MASYARAKAT pada umumnya melihat ilmu psikologi seperti ilmu paranormal. Mereka memandang ilmu psikologi bisa membaca sifat dan kepribadian seseorang, bahkan kadang-kadang bisa memprediksi kehidupan seseorang.

Kala itu, ketika awal masuk studi ilmu psikologi, ada beberapa orang iseng bertanya penuh antusias, "Tolong dong lihat saya! Bagaimana kepribadian saya? Terus saya orangnya seperti apa?" Mendengar pertanyaan itu, saya hanya bisa tersenyum sambil berujar kepada orang yang bertanya, "Memangnya saya paranormal!"

Sekilas percakapan itu mengingatkan ketika awal saya tertarik pada ilmu psikologi diawali dengan pengalaman pribadi saya yang saat itu bertemu seseorang yang senantiasa membantu menyelesaikan permasalahan yang dihadapi.
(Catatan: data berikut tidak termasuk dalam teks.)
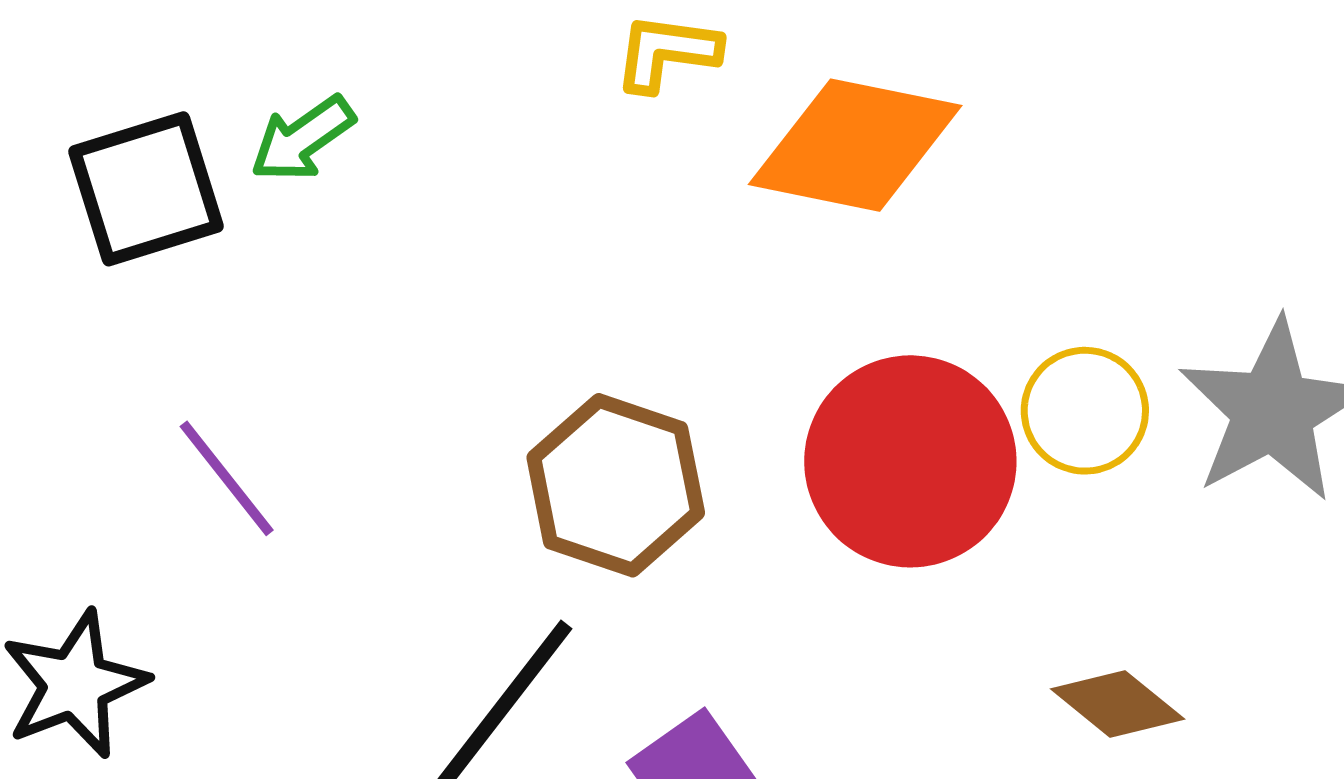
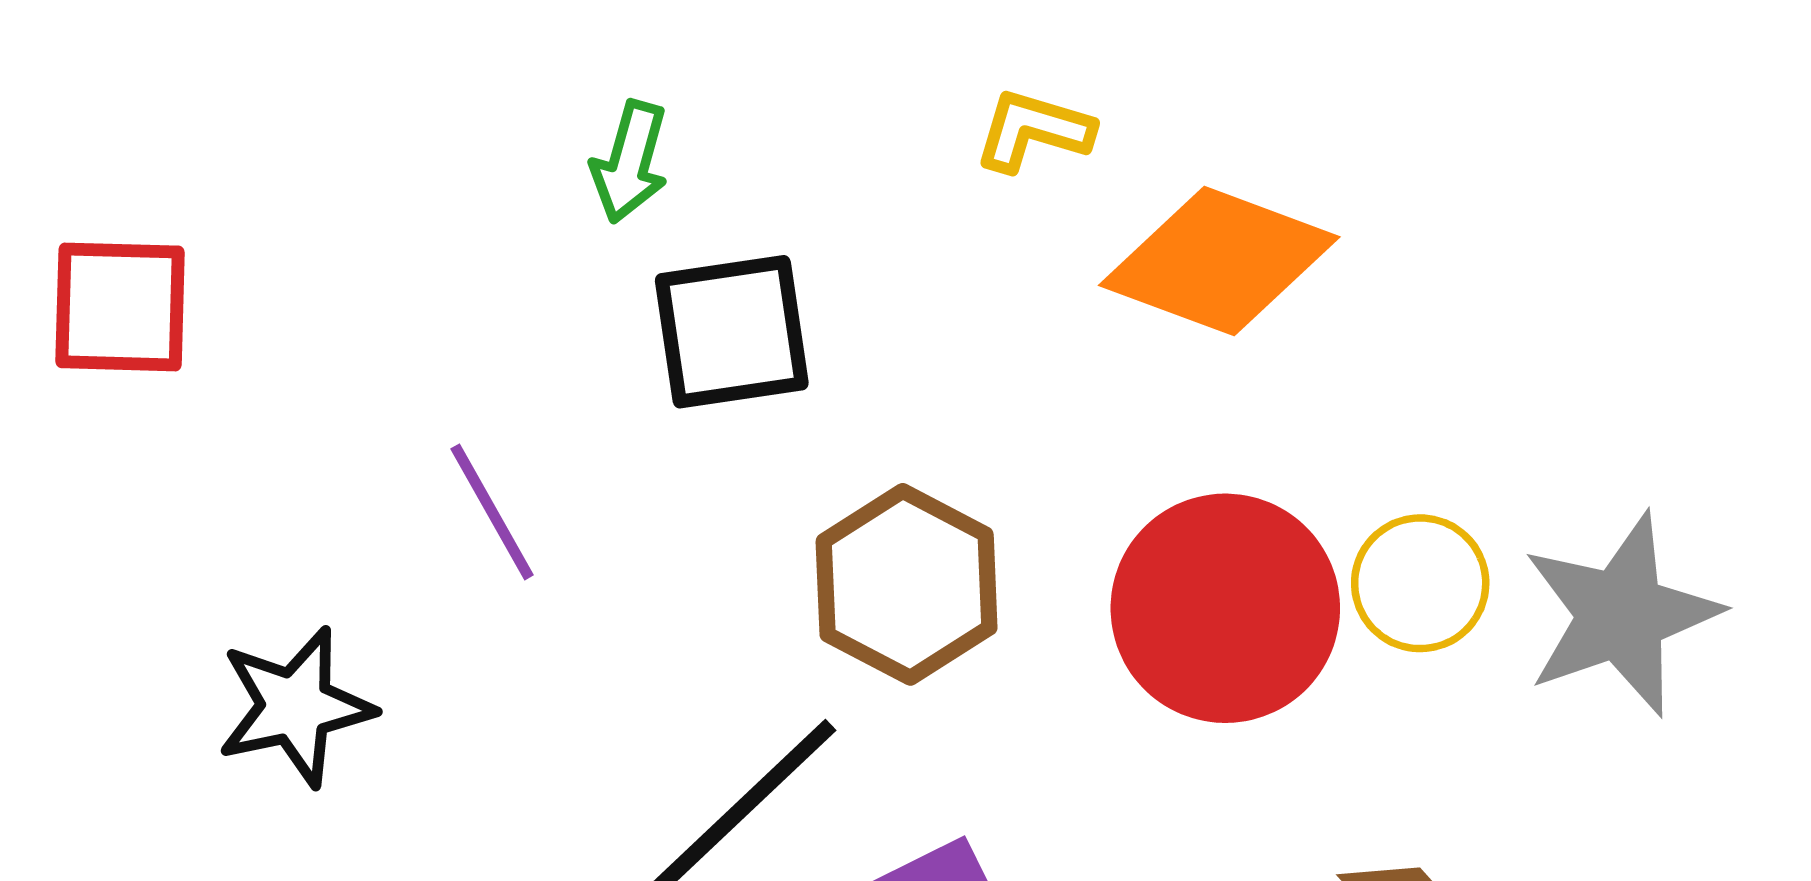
green arrow: (302, 139) -> (630, 162), turned -48
black square: (146, 189) -> (732, 332), moved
Dalam penyelesaian selalu memberikan motivasi dan nasihat bijaksana dan saat itu saya sering diarahkan untuk mampu menyelesaikan secara mandiri.
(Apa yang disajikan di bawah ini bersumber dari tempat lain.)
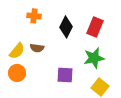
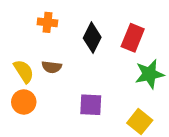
yellow semicircle: (17, 51) -> (24, 71), turned -72
green star: (94, 58) -> (149, 74), moved

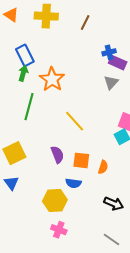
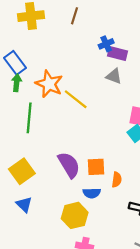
gray triangle: (111, 82) -> (114, 76), turned -42
yellow line: (75, 121) -> (76, 99), moved
purple semicircle: (57, 155) -> (69, 165), size x1.4
orange semicircle: (103, 167) -> (117, 180), moved

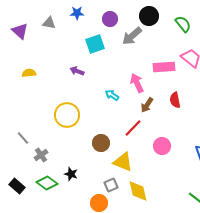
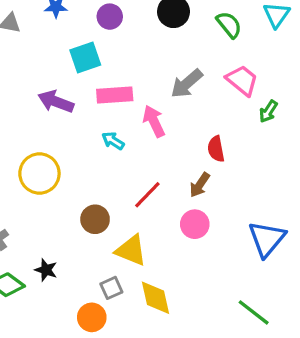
gray arrow: (132, 36) -> (187, 84), moved
pink rectangle: (164, 67) -> (115, 95), moved
purple arrow: (77, 71) -> (56, 102), size x1.5
brown arrow: (147, 105) -> (200, 185), moved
Sejak banyak berinteraksi dengan seseorang tersebut, hati bertekad untuk mengambil studi ilmu psikologi dengan tujuan, selain untuk mendapatkan pengetahuan tentang ilmu psikologi, berharap dapat membantu masalah-masalah yang dihadapi orang lain. Minimal memberikan dorongan moril, motivasi, dan perhatian.
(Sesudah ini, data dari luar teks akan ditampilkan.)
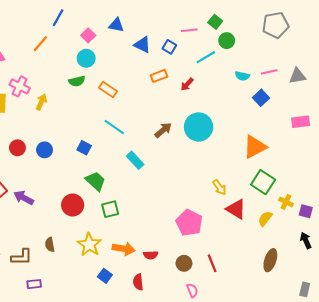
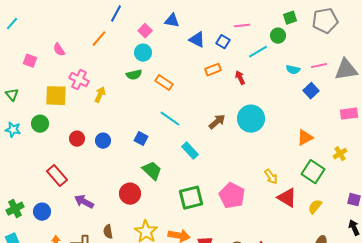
green square: (215, 22) -> (290, 18), moved, turned 32
gray triangle: (297, 76) -> (346, 70), size x1.4
red arrow: (187, 84) -> (240, 78), turned 112
orange triangle: (255, 147) -> (305, 138), size x0.7
purple arrow: (24, 198) -> (84, 202), moved
yellow cross: (286, 202) -> (340, 154), moved, turned 32
green square: (110, 209) -> (191, 198), moved, size x1.4
pink pentagon: (189, 223) -> (232, 196), moved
Hal tersebut sangat dibutuhkan oleh orang-orang yang sedang bermasalah dengan kehidupannya secara psikologis. Harapan dan keinginan tersebut menjadi trigger untuk berusaha menyelami berbagai teori dan praktik studi di psikologi dari berbagai sumber yang relevan dengan disiplin ilmu psikologi.

Namun, lain cerita ketika faktanya beberapa semester belajar ilmu psikologi, kebanyakan referensinya menggunakan buku-buku psikologi Barat.

Beberapa content-nya pun banyak diambil dari pendekatan empiris masyarakat di Barat yang cukup kuat nilai filosofis kemanusiaannya berhaluan Barat. Struktur sosial budayanya cenderung mengikuti pola dan model yang dikembangkan di Barat.

Secara sosio-antropologis, ada konsekuensi terhadap pengembangan ilmu terapan psikologi yang diimplementasikan pada kehidupan masyarakat.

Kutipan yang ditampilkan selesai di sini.